RFR: 8310905: [lw5] addressing review comments on null restricted types [v6]

Vicente Romero vromero at openjdk.org
Fri Jul 14 11:41:20 UTC 2023


On Fri, 14 Jul 2023 00:44:55 GMT, Maurizio Cimadamore <mcimadamore at openjdk.org> wrote:

>> Vicente Romero has updated the pull request incrementally with two additional commits since the last revision:
>> 
>>  - addressing additional review comments
>>  - dont generate warnings for literals or constructor invocations
>
> src/jdk.compiler/share/classes/com/sun/tools/javac/code/Types.java line 5407:
> 
>> 5405:     public boolean hasSameNullability(Type t, Type s) {
>> 5406:         // special case for literals, a literal is always != null
>> 5407:         boolean isLiteral = s != null && s.getMetadata(TypeMetadata.ConstantValue.class) != null;
> 
> I believe this should be addressed at the level of the `isNullUnspecified` predicates. E.g. if something is a constant type, then you know it's null-restricted (e.g. because we infer it so). Once that's dealt with, I believe these higher-level methods here can stay unchanged?

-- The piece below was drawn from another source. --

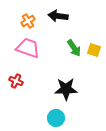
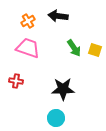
yellow square: moved 1 px right
red cross: rotated 16 degrees counterclockwise
black star: moved 3 px left
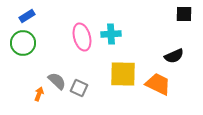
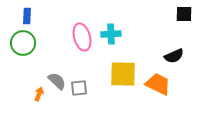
blue rectangle: rotated 56 degrees counterclockwise
gray square: rotated 30 degrees counterclockwise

yes I did that experiment first but then I got to some unexpected issues. For example: `1L` now would be consider to have type `long!` which doesn't make too much sense, we could exclude primitives from the predicates I guess but there are still some other places where we can have surprises. I found this example:


import java.lang.invoke.*;
class Cell {
    final void reset() {
        /* we are testing that the compiler won't infer the arguments of
         * VarHandle::setVolatile as (Cell, String!)
         */
        VALUE.setVolatile(this, "");
    }
    final void reset(String identity) {
        /* if that were the case, see comment above, then this invocation would generate
         * a warning, VarHandle::setVolatile is a polymorphic signature method
         */
        VALUE.setVolatile(this, identity);
    }
                                                                
    private static final VarHandle VALUE;
    static {
        try {
            MethodHandles.Lookup l = MethodHandles.lookup();
            VALUE = l.findVarHandle(Cell.class, "value", long.class);
        } catch (ReflectiveOperationException e) {
            throw new ExceptionInInitializerError(e);
        }
    }
}

VarHandle::setVolatile is a polymorphic signature method. So from the first invocation the compiler would infer argument types: `(Cell, String!)` is this what we want? For the second invocation we find that we already have a method that matches but the invocation will generate a warning if compiled with `Xlint:null`, not sure we want this. This is why I preferred to stay with the declared type for literals and tread them as a special case. We can still do what you suggest and do something different when we infer the signature of polymorphic sig methods, like remove null restrictions from the inferred type.